2016 has been a rocky year for the technology industry. The S&P North American Technology Software Index dropped by 22% in single month earlier in the year. While a handful of technology companies have recently had successful debuts, for the first six months of 2016, there were only two VC-backed technology companies to go public including Matrix portfolio company, Acacia Communications. Finally, there was a broad shift in mentality from growth at all costs to the need for sustainable growth and a path to profitability.

Given we are nearing the end of the year, I wanted to share a few charts on the software space which I feel highlight this key theme and illustrates where we are today.

The charts below contain an index of public software companies, including players like Box, Workday, HubSpot and Zendesk.

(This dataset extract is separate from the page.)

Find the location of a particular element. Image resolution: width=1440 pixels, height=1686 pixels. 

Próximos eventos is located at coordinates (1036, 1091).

I pulled their current valuation multiples, their projected three-year growth rates and their expected forward EBITDA margin as well as these statistics from last December.

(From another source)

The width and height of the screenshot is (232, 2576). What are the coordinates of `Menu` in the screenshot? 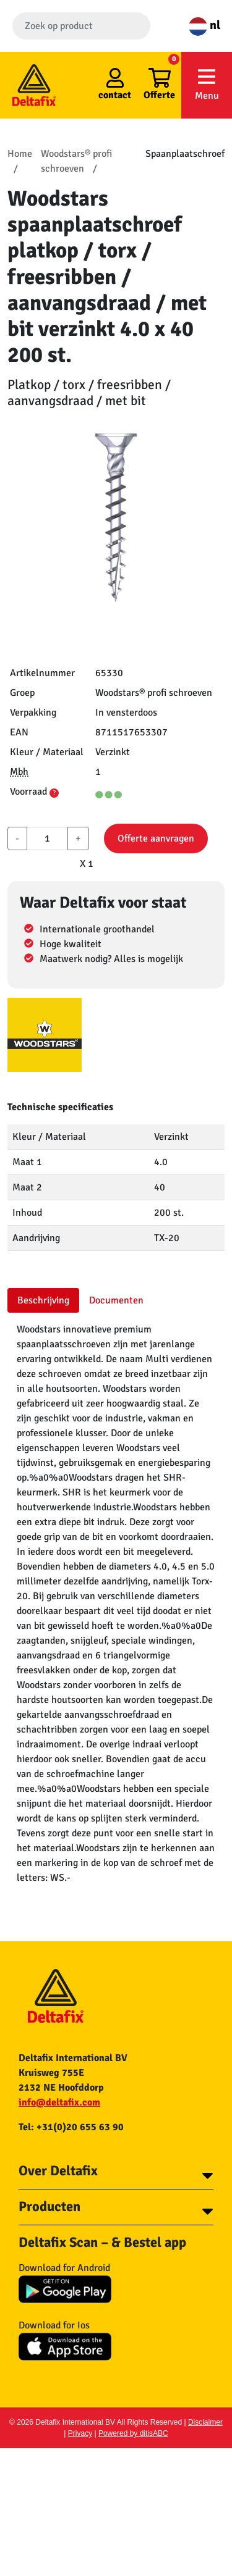 It's located at (206, 84).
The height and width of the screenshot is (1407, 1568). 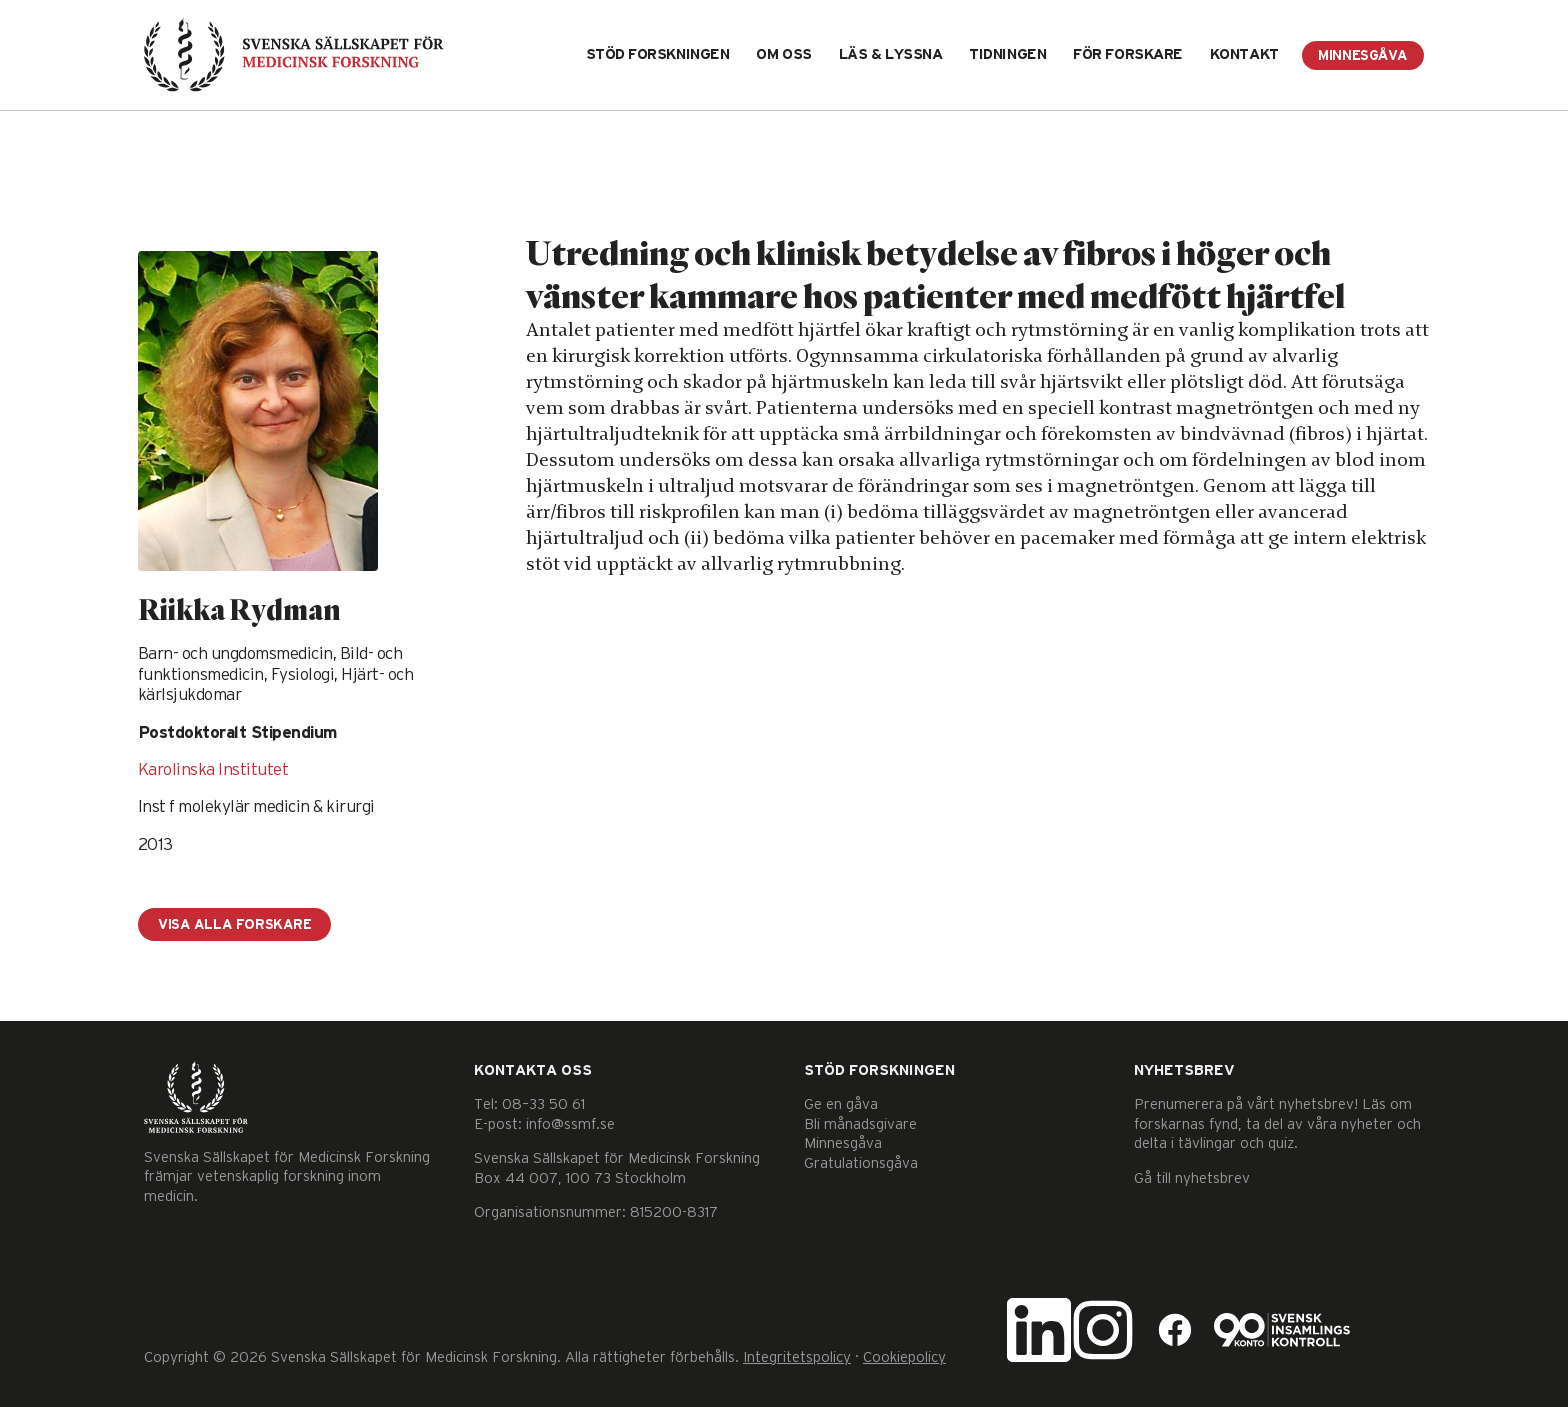 What do you see at coordinates (658, 54) in the screenshot?
I see `Stöd forskningen` at bounding box center [658, 54].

Takeaway 1: Growth continues to be a driver of value, although the direct correlation is less pronounced today

There has always been a strong positive correlation between growth and valuation multiples for technology stocks. However, it is interesting that the r-squared between the two variables is lower today than it was at this time last year. Growth creates value but it is not a direct one-to-one relationship.

Takeaway 2: Profitable growth is more closely correlated to a company’s multiple than just growth alone. Furthermore, this correlation is stronger today.

First, the r-squareds between EBITDA + growth to EV / sales are significantly higher than the r-squareds in initial charts. This difference demonstrates that margin clearly factors into the value of a company and public markets do not solely reward companies on growth alone. Second, the December 2016 chart above depicts an almost linear relationship between the two variables and a significantly higher r-squared (0.73) than the number in December 2015 (0.46). This shift highlights the change that has occurred over the course of the year: shareholders have become increasingly focused on sustainable vs. absolute growth. Discipline matters.

What does this all mean for entrepreneurs?

As we look ahead to 2017, we expect this the renewed focus on sustainable growth to continue.

Entrepreneurs should certainly not stop optimizing for growth and investing in their businesses. However, particularly as a company scales, capital efficiency and unit economics will matter for its private and potentially eventually public value. Focusing on sustainable growth early may reap significant dividends over the long-term.